= Exercise requirements =
Filter the material, keeping only lines with the word "Adwise".

= Records for processing =

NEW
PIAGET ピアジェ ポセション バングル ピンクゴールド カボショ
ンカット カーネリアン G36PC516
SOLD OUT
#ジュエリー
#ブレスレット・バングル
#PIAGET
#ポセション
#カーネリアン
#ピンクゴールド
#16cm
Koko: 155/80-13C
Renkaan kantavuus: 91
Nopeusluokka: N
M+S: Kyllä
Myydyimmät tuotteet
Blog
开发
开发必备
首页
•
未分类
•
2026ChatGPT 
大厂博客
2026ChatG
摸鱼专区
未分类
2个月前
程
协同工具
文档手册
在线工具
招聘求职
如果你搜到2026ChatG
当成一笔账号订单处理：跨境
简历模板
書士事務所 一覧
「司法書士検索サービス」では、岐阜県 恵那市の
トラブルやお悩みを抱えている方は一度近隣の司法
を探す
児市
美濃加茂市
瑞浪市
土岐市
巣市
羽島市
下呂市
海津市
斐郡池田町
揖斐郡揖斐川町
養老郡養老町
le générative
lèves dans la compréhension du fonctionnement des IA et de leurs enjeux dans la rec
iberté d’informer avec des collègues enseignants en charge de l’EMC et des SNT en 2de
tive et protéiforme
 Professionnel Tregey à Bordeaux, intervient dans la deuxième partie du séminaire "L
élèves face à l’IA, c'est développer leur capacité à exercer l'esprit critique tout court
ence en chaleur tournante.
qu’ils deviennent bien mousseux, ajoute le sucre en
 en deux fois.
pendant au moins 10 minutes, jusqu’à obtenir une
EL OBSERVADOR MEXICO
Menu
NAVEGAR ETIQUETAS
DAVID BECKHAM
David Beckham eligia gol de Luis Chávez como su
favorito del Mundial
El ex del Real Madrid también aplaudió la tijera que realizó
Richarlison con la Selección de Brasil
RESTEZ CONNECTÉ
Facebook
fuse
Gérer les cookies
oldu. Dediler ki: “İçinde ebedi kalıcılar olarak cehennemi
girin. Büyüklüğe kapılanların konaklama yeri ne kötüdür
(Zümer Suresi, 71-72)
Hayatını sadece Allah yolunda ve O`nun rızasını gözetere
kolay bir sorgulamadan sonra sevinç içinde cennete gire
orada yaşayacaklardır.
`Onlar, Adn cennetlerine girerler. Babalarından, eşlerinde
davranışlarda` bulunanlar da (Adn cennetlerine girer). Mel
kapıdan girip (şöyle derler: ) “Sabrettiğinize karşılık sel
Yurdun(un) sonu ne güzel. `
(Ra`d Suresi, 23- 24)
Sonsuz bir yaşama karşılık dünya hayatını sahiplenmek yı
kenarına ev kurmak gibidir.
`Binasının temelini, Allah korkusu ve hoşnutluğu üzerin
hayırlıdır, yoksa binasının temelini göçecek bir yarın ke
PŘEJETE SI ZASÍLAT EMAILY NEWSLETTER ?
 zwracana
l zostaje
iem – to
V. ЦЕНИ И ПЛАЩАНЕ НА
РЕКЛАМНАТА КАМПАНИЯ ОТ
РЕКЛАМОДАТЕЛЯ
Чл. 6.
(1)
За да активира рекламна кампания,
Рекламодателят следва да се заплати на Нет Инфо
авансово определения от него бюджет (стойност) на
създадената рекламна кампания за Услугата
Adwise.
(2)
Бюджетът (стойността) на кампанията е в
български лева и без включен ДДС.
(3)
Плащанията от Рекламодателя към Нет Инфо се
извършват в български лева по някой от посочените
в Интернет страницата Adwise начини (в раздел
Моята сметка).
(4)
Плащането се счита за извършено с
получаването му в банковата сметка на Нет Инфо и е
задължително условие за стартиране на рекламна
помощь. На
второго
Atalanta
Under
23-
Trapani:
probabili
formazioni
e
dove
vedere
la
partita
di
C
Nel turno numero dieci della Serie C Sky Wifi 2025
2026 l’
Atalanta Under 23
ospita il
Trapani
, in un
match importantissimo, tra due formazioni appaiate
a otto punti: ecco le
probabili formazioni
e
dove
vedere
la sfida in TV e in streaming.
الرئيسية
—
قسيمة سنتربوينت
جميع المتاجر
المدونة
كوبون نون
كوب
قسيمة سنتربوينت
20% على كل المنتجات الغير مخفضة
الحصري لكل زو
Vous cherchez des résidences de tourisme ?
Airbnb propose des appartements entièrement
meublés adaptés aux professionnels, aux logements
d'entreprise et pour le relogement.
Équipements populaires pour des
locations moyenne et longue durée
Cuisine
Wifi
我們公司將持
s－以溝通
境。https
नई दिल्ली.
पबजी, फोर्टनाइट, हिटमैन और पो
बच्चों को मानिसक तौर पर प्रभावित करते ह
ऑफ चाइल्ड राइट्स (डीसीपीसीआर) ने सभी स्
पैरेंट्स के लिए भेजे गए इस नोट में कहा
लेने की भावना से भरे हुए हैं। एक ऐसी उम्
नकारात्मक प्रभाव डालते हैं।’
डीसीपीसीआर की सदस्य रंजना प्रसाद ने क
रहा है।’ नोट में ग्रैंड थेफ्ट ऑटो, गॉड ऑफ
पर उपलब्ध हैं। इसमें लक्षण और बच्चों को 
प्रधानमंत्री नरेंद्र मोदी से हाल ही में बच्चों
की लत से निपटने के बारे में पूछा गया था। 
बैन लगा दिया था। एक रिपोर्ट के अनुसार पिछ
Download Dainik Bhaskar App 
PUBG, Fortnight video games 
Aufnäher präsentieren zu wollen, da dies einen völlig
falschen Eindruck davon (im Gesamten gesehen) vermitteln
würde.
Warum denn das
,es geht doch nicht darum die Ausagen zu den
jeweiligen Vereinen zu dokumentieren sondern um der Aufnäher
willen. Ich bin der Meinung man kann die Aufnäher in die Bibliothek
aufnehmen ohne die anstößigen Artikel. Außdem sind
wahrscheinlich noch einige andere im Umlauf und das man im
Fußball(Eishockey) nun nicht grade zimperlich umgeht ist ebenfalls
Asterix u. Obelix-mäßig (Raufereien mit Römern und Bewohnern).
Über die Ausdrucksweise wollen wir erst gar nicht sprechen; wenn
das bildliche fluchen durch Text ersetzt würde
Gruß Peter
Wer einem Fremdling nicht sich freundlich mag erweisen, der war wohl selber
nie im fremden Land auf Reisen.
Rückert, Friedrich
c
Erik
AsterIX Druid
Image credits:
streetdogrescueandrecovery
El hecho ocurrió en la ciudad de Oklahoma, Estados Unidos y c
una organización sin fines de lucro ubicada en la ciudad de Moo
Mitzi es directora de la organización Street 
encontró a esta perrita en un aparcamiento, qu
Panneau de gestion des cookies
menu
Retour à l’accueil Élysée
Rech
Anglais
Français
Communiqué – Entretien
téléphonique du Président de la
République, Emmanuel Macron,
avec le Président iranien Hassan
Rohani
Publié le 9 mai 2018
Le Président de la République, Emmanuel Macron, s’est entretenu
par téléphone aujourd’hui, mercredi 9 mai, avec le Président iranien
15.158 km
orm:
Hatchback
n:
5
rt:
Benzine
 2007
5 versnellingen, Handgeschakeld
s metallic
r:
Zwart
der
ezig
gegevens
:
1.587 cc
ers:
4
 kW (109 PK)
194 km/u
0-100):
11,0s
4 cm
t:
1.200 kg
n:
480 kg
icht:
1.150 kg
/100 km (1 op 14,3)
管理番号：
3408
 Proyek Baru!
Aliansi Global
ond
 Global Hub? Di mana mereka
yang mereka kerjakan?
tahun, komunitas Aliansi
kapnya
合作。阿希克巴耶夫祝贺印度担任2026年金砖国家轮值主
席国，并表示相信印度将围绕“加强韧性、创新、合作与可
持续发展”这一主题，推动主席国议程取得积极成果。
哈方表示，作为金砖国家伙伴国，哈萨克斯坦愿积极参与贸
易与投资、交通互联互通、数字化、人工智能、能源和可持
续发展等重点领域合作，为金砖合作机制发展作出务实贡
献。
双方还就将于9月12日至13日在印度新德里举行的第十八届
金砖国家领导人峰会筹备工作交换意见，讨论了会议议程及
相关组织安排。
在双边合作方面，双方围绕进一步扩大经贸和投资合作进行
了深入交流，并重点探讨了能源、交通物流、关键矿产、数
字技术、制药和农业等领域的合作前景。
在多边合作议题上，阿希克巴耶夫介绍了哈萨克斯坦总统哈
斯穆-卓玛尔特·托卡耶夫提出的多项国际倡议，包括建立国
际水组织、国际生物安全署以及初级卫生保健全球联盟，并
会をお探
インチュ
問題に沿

= Answer for the task =
Adwise.
в Интернет страницата Adwise начини (в раздел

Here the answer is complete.